Ankara’da Direnişin Kalbi ‘Yüksel’de Bu Hafta

Ülkemiz direnişler ülkesi. Bunun en büyük örneklerinden biri Yüksel Direnişi. Tam 1331 gündür polisin tüm işkencelerine rağmen öğlen-akşam Ankara İnsan Hakları anıtının önünde haklarını arıyorlar. Sadece kendi yaşadıkları adaletsizlikleri değil ülkemizde yaşayan herkesin sorunlarını dile getiriyorlar.

Her gün aynı saatte aynı yerlerinde açıklama yapmak için polislerin işkencesine uğruyorlar. Polisin tüm işkencelerine rağmen asla direnişlerinden taviz vermiyorlar. Polis ise direnişçilere her gün sistematik bir şekilde işkence uyguluyor. Kalp hastası olan Acun Karadağ’ın ağzına biber gazı sıkıyor, Nazan Bozkurt’un göz kemiğini kırıyor, Mehmet Dersulu’yu her gün yerlerde sürüklüyor..

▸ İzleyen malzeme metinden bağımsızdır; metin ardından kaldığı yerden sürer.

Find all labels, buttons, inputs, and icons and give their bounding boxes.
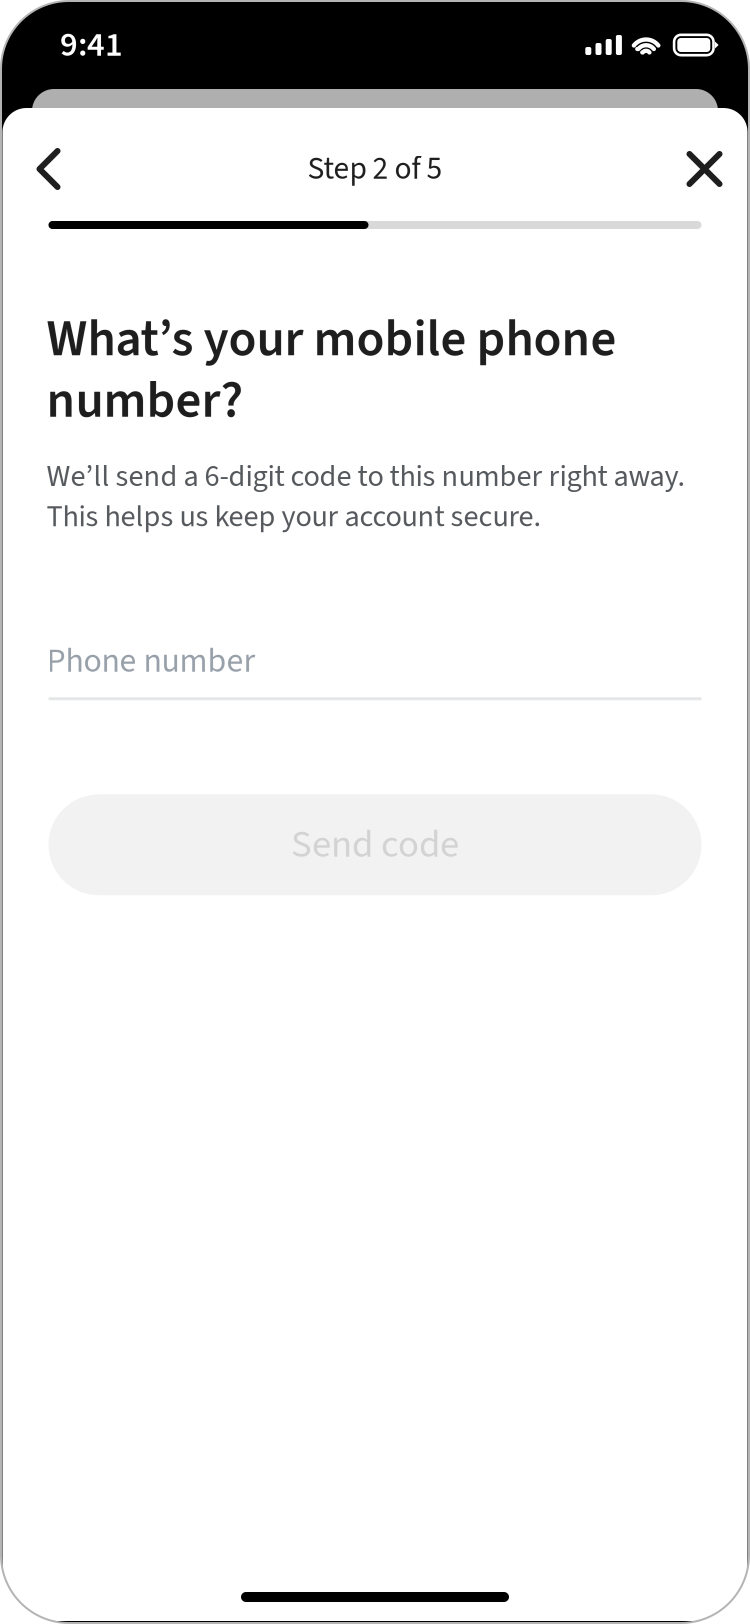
button[interactable]: Back: [18, 138, 78, 200]
staticText: We’ll send a 6-digit code to this number…: [46, 455, 686, 498]
button[interactable]: Send code: [48, 794, 702, 895]
staticText: 9:41: [60, 20, 123, 70]
staticText: Step 2 of 5: [308, 147, 442, 191]
staticText: number?: [46, 364, 244, 437]
staticText: What’s your mobile phone: [46, 303, 616, 376]
staticText: Phone number: [46, 637, 256, 685]
staticText: This helps us keep your account secure.: [46, 495, 542, 538]
staticText: Send code: [291, 817, 459, 872]
button[interactable]: Close: [674, 138, 734, 200]
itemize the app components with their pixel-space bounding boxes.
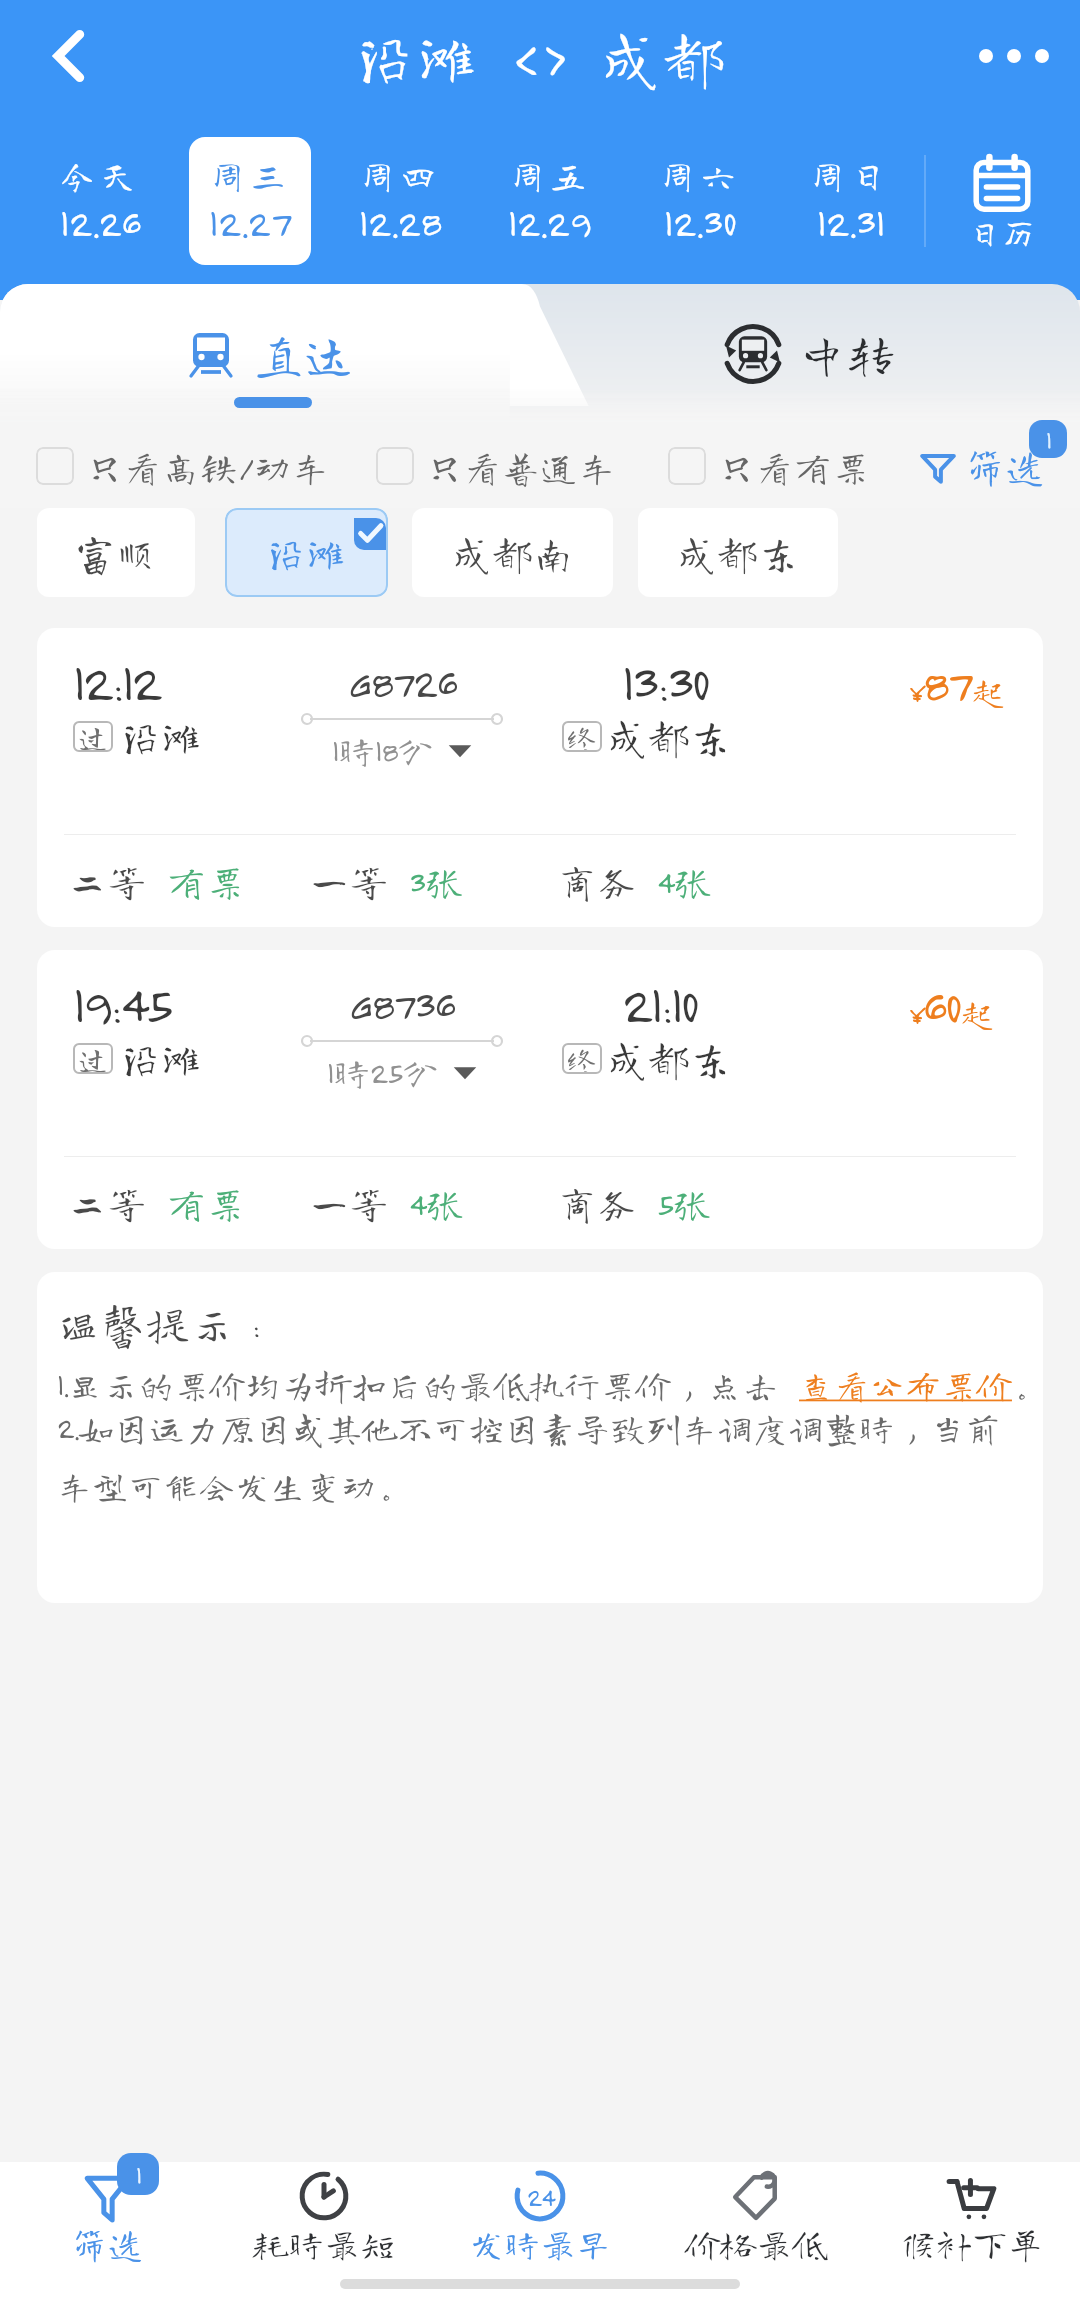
staticText: 4张	[657, 862, 713, 901]
staticText: 日历	[968, 216, 1036, 249]
button[interactable]: 24	[432, 2162, 648, 2268]
button[interactable]: 周四	[339, 137, 461, 265]
staticText: 。	[1012, 1367, 1035, 1402]
staticText: 60	[923, 978, 961, 1034]
staticText: 成都东	[607, 1038, 732, 1079]
button[interactable]: 直达	[0, 294, 540, 414]
button[interactable]: 日历	[936, 137, 1068, 265]
staticText: 成都东	[677, 533, 799, 573]
button[interactable]: 价格最低	[648, 2162, 864, 2268]
staticText: 沿滩	[266, 533, 348, 573]
staticText: G8726	[348, 658, 457, 707]
staticText: 二等	[68, 862, 167, 901]
staticText: 周六	[659, 157, 742, 193]
button[interactable]: 今天	[39, 137, 161, 265]
staticText: 24	[527, 2181, 554, 2211]
staticText: 1	[136, 2160, 141, 2189]
button[interactable]: 只看高铁/动车	[36, 430, 330, 502]
button[interactable]: 周六	[639, 137, 761, 265]
staticText: 耗时最短	[253, 2226, 396, 2261]
staticText: 直达	[255, 330, 354, 378]
button[interactable]: 候补下单	[864, 2162, 1080, 2268]
button[interactable]: 耗时最短	[216, 2162, 432, 2268]
staticText: 4张	[409, 1184, 465, 1223]
staticText: 沿滩	[120, 1038, 203, 1079]
button[interactable]: 1	[0, 2162, 216, 2268]
staticText: 终	[567, 722, 597, 751]
staticText: 起	[972, 675, 1005, 708]
staticText: 12.26	[60, 199, 141, 245]
staticText: 周五	[509, 157, 592, 193]
staticText: 商务	[558, 1184, 657, 1223]
staticText: 成都南	[452, 533, 574, 573]
button[interactable]: 富顺	[37, 508, 195, 597]
staticText: 温馨提示：	[57, 1302, 280, 1345]
button[interactable]: More options	[956, 8, 1072, 104]
staticText: 只看有票	[718, 448, 871, 485]
staticText: 发时最早	[469, 2226, 612, 2261]
staticText: 3张	[409, 862, 465, 901]
staticText: 5张	[657, 1184, 712, 1223]
staticText: 2.如因运力原因或其他不可控因素导致列车调度调整时，当前车型可能会发生变动。	[57, 1410, 1035, 1503]
staticText: 候补下单	[901, 2226, 1044, 2261]
staticText: 12.31	[817, 199, 885, 245]
staticText: 成都东	[607, 716, 732, 757]
staticText: 有票	[167, 1184, 246, 1223]
staticText: 价格最低	[685, 2226, 828, 2261]
staticText: 13:30	[622, 650, 708, 712]
staticText: 沿滩	[120, 716, 203, 757]
staticText: 今天	[59, 157, 142, 193]
staticText: 1.显示的票价均为折扣后的最低执行票价，	[57, 1367, 707, 1402]
button[interactable]: 周五	[489, 137, 611, 265]
staticText: 12.28	[359, 199, 442, 245]
staticText: 一等	[310, 862, 409, 901]
button[interactable]: 19:45	[37, 950, 1043, 1249]
button[interactable]: Back	[22, 8, 118, 104]
staticText: 1	[1046, 425, 1051, 454]
staticText: 有票	[167, 862, 246, 901]
button[interactable]: 12:12	[37, 628, 1043, 927]
button[interactable]: 只看普通车	[376, 430, 617, 502]
button[interactable]: 筛选	[920, 430, 1045, 502]
staticText: ¥	[909, 997, 923, 1030]
staticText: 周日	[809, 157, 892, 193]
staticText: 12:12	[73, 650, 160, 712]
staticText: 12.27	[209, 199, 292, 245]
staticText: 1时25分	[327, 1054, 439, 1090]
staticText: 87	[923, 656, 972, 712]
staticText: 过	[78, 1044, 108, 1073]
staticText: 21:10	[622, 972, 697, 1034]
staticText: 12.29	[508, 199, 592, 245]
staticText: 19:45	[73, 972, 171, 1034]
staticText: 中转	[798, 330, 897, 378]
staticText: 12.30	[664, 199, 737, 245]
staticText: 点击	[707, 1367, 799, 1402]
staticText: 筛选	[966, 447, 1045, 486]
staticText: 查看公布票价	[799, 1367, 1012, 1402]
button[interactable]: 中转	[540, 294, 1080, 414]
staticText: 二等	[68, 1184, 167, 1223]
staticText: 1时18分	[332, 732, 434, 768]
staticText: 只看高铁/动车	[86, 448, 330, 485]
staticText: 富顺	[75, 533, 157, 573]
staticText: 沿滩 <> 成都	[354, 26, 727, 87]
staticText: 周四	[359, 157, 442, 193]
staticText: 商务	[558, 862, 657, 901]
button[interactable]: 周三	[189, 137, 311, 265]
button[interactable]: 成都南	[412, 508, 613, 597]
button[interactable]: 只看有票	[668, 430, 871, 502]
staticText: 起	[961, 997, 994, 1030]
staticText: 周三	[209, 157, 292, 193]
staticText: 终	[567, 1044, 597, 1073]
staticText: 一等	[310, 1184, 409, 1223]
button[interactable]: 沿滩	[225, 508, 388, 597]
staticText: 筛选	[72, 2226, 144, 2261]
button[interactable]: 周日	[789, 137, 911, 265]
staticText: G8736	[349, 980, 455, 1029]
button[interactable]: 成都东	[638, 508, 838, 597]
staticText: 过	[78, 722, 108, 751]
staticText: ¥	[909, 675, 923, 708]
staticText: 只看普通车	[426, 448, 617, 485]
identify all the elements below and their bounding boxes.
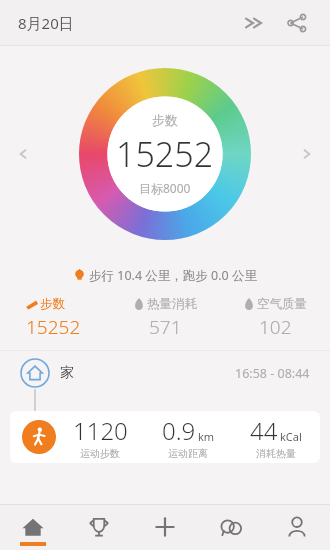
staticText: 消耗热量 (256, 447, 296, 460)
button[interactable]: Home (0, 504, 66, 550)
staticText: 步数 (152, 112, 178, 128)
button[interactable]: Achievements (66, 504, 132, 550)
button[interactable]: 空气质量 (220, 296, 330, 340)
button[interactable]: Add (132, 504, 198, 550)
button[interactable]: Share (278, 4, 316, 42)
staticText: 目标8000 (139, 180, 191, 196)
staticText: 热量消耗 (147, 296, 197, 312)
button[interactable]: Next day (292, 139, 322, 169)
staticText: 15252 (26, 314, 81, 340)
staticText: 0.9 (162, 414, 196, 447)
staticText: kCal (280, 429, 302, 444)
staticText: 1120 (73, 414, 128, 447)
button[interactable]: Previous day (8, 139, 38, 169)
staticText: 运动距离 (168, 447, 208, 460)
staticText: 步行 10.4 公里，跑步 0.0 公里 (89, 267, 257, 284)
button[interactable]: Messages (198, 504, 264, 550)
staticText: 运动步数 (80, 447, 120, 460)
button[interactable]: 步数 (0, 296, 110, 340)
staticText: 步数 (40, 296, 65, 312)
staticText: 8月20日 (18, 13, 74, 33)
staticText: 571 (149, 314, 182, 340)
button[interactable]: 热量消耗 (110, 296, 220, 340)
button[interactable]: Next (234, 4, 272, 42)
staticText: 空气质量 (257, 296, 307, 312)
staticText: km (198, 429, 215, 444)
button[interactable]: 家 (0, 351, 330, 395)
button[interactable]: Profile (264, 504, 330, 550)
staticText: 102 (259, 314, 292, 340)
staticText: 家 (60, 364, 74, 382)
button[interactable]: 1120 (10, 411, 320, 463)
staticText: 16:58 - 08:44 (235, 365, 310, 382)
staticText: 44 (250, 414, 278, 447)
staticText: 15252 (116, 131, 214, 177)
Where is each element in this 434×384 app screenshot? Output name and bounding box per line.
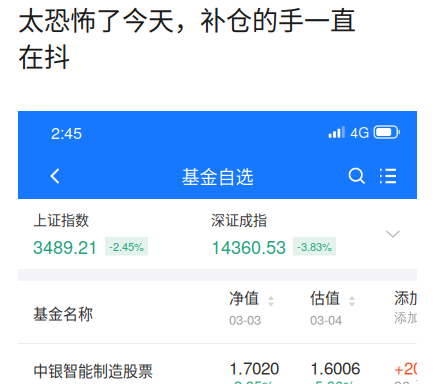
staticText: 4G	[350, 122, 369, 142]
staticText: 1.6006	[310, 355, 360, 379]
button[interactable]: Expand indexes	[375, 212, 411, 256]
staticText: 86 天	[394, 375, 428, 384]
staticText: -2.45%	[109, 238, 144, 254]
staticText: 03-04	[310, 310, 342, 328]
staticText: 中银智能制造股票	[33, 359, 153, 381]
staticText: +20.71%	[394, 355, 434, 379]
staticText: 太恐怖了今天，补仓的手一直 在抖	[18, 0, 356, 74]
staticText: 估值	[310, 286, 340, 308]
staticText: 添加	[394, 310, 420, 326]
staticText: 基金名称	[33, 302, 93, 324]
staticText: 2:45	[51, 120, 82, 143]
staticText: 3489.21	[33, 233, 98, 259]
staticText: 03-03	[229, 310, 261, 328]
staticText: 添加	[394, 286, 424, 308]
button[interactable]: 中银智能制造股票	[18, 344, 417, 384]
staticText: -3.83%	[297, 238, 332, 254]
staticText: 基金自选	[182, 163, 254, 189]
staticText: -5.96%	[310, 375, 355, 384]
button[interactable]: Back	[37, 153, 73, 199]
staticText: -2.35%	[229, 375, 274, 384]
staticText: 净值	[229, 286, 259, 308]
staticText: 14360.53	[211, 233, 286, 259]
button[interactable]: Search	[342, 153, 372, 199]
staticText: 1.7020	[229, 355, 279, 379]
staticText: 深证成指	[211, 209, 267, 229]
staticText: 上证指数	[33, 209, 89, 229]
button[interactable]: Watchlist	[372, 153, 404, 199]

Yüksel Direnişçilerinin alana çıkma sebebi ise tek bir gece de Kanun Hükmünde Kararnamelerle (KHK) işsiz bırakılmaları. Alana çıkanlar arasında mimar, öğretmen, akademisyen ve memurlar var.

Bu hafta Yüksel’de yaşananlar:

  1. günün açıklamasını gerçekleştiren Nazan Bozkurt ve Alev Şahin, polislerin kendisini neden gözaltına almadıklarından bahsederken ülkemizde yargının iktidardan talimatla çalıştığını duyurdu. Adalet talebiyle ölüm orucunda olan Ebru Timtik’in teyzesinin yeğenine ses olmak istediği için tutuklanmasından bahsedildi.
    Alev Şahin’in kendi yaşadığı adaletsizlikleri anlatması üzerine direnişçiler yerlerde sürüklenerek alandan uzaklaştırıldılar.
  2. günün açıklamasını ise Mahmut Konuk ve Mehmet Dersulu gerçekleştirdi.
    Açıklamaya devletin halkı nasıl sömürdüğünü anlatmaya başladığı andan itibaren yerlerde sürüklenerek Mahmut Konuk işkenceye maruz kaldı. Açıklama, yapılan işkencelerin görülmemesi için çekim yapmalarına izin vermeyen polislerin tavrını anlatılarak devam ediliyor.
    Mehmet Dersulu ise AKP iktidarının teslim alamadığı baroları ‘çoklu baro’ maskesi altında bölüp parçalayarak teslim almaya çalıştığı anlatıldı ve 1330. günün öğlen açıklamasında direnen avukatlar selamlandı.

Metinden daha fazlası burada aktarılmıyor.